Visto que a alma humilhada tem
pensamentos humildes de si mesma, então ela deseja que outros a avaliem e a
considerem desse modo, mesmo que seja um pecador vil e indigno, desde que a sua
desgraça não prejudique o Evangelho ou a outros, ou venha a desonrar a Deus. Seu
orgulho é humilhado a tal ponto que ela não pode suportar ser depreciada com
alguma condescendência. Não que aprove o pecado de qualquer homem que faça isso
maliciosamente, mas consentindo com o julgamento e repreensão daqueles que
façam isto com sinceridade, e consentindo com o julgamento de Deus, ainda que
através daqueles que o façam maliciosamente.
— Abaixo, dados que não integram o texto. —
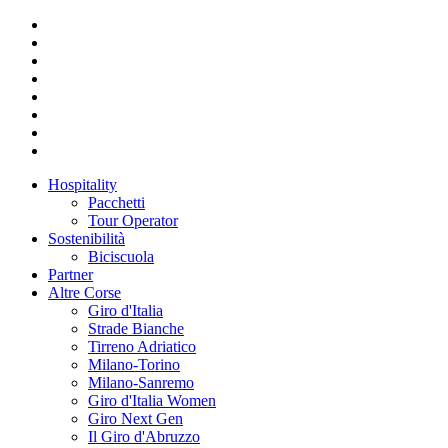
Hospitality
Pacchetti
Tour Operator
Sostenibilità
Biciscuola
Partner
Altre Corse
Giro d'Italia
Strade Bianche
Tirreno Adriatico
Milano-Torino
Milano-Sanremo
Giro d'Italia Women
Giro Next Gen
Il Giro d'Abruzzo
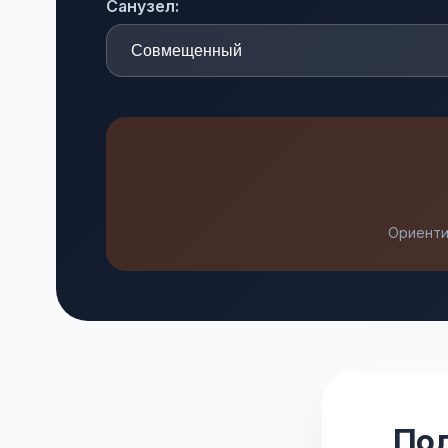
Санузел:
Ориенти
Пол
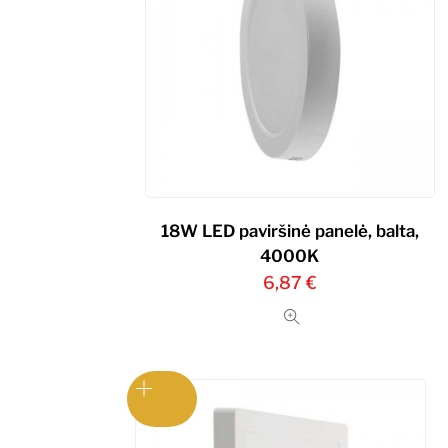
18W LED paviršinė panelė, balta,
4000K
6,87
€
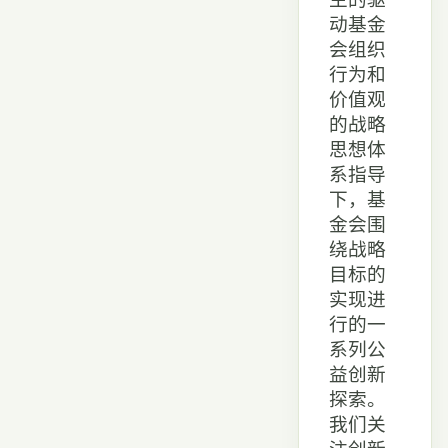
动基金
会组织
行为和
价值观
的战略
思想体
系指导
下，基
金会围
绕战略
目标的
实现进
行的一
系列公
益创新
探索。
我们关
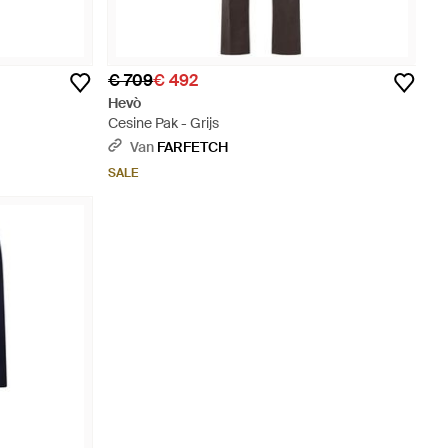
€ 709
€ 492
Hevò
Cesine Pak - Grijs
Van
FARFETCH
SALE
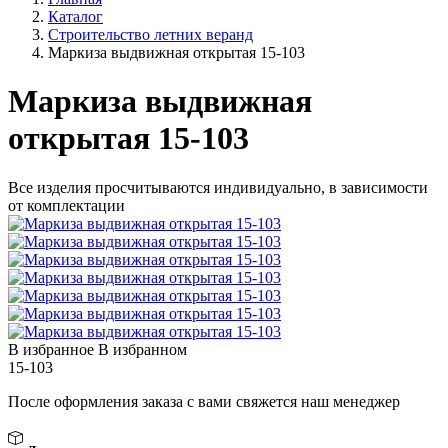
Каталог
Строительство летних веранд
Маркиза выдвижная открытая 15-103
Маркиза выдвижная
открытая 15-103
Все изделия просчитываются индивидуально, в зависимости
от комплектации
В избранное
В избранном
15-103
После оформления заказа с вами свяжется наш менеджер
A alma humilhada não fica se
defendendo e atenuando injustamente seus pecados, se desculpando, e se
inflamando contra o reprovador; o que quer que ela faça em uma tentação, se
esta atitude for predominante, seu orgulho, e não humilhação, acabará por
predominar. Mas ela se julga a si mesma o tanto quanto outros possam justamente
julgá-la, e humildemente consente em ser humilhada aos olhos humanos até que
Deus venha a levantá-la e a recuperar sua dignidade.
A raiz de toda essa humilhação na
vontade é um amor a Deus, a quem ofendemos, um ódio ao pecado que O ofendeu, e
que nos fez odiosos; um senso confiante do amor e dos sofrimentos de Cristo, O
qual condenou o pecado na Sua carne. Assim vocês veem no que consiste a
humilhação da vontade, a qual é a própria vida e alma da verdadeira humilhação.
3. A humilhação também inclui os
sentimentos: uma genuína tristeza pelo pecado que cometemos; pela
corrupção que há no pecado; uma vergonha por estes pecados; um santo temor a
Deus quando nós O ofendemos, e dos Seus julgamentos os quais merecemos, e uma
apropriada aversão aos nossos pecados.
Mas, como mostrarei adiante,
não é pelo grau, mas pela sinceridade destes sentimentos que você deve fazer um
julgamento do seu estado; e isto dificilmente será discernido pelos
próprios sentimentos. Assim, portanto, a vontade é o meio mais seguro através
do qual podemos nos avaliar.
4. A humilhação também consiste
expressivamente em ações exteriores, quando é oferecida oportunidade.
Não há
humilhação verdadeira no coração, se ela se recusa a aparecer no exterior,
quando Deus a requer no seu curso ordinário. Os atos exteriores da humilhação
são: uma confissão voluntária dos pecados a Deus e aos homens, quando
Deus o requer, isto é, quando isto se torna necessário à Sua honra, ao bem
daqueles a quem ofendemos, e satisfação do ofendido. Isto deve ser feito
pelo menos quando confessamos os pecados abertamente a Deus na presença dos
homens. Uma alma não humilhada se recusaria a fazê-lo por vergonha; mas o
humilhado aceitaria livremente ser envergonhado, se isso viesse a advertir seus
irmãos, e justificar a Deus, e Lhe dar glória.
“Se confessarmos os nossos pecados
Ele é fiel e justo para nos perdoar...” (1 Jo 1:9).
“Confessai, pois, os vossos pecados
uns aos outros, e orai uns pelos outros, para serdes curados...” (Tg 5:16).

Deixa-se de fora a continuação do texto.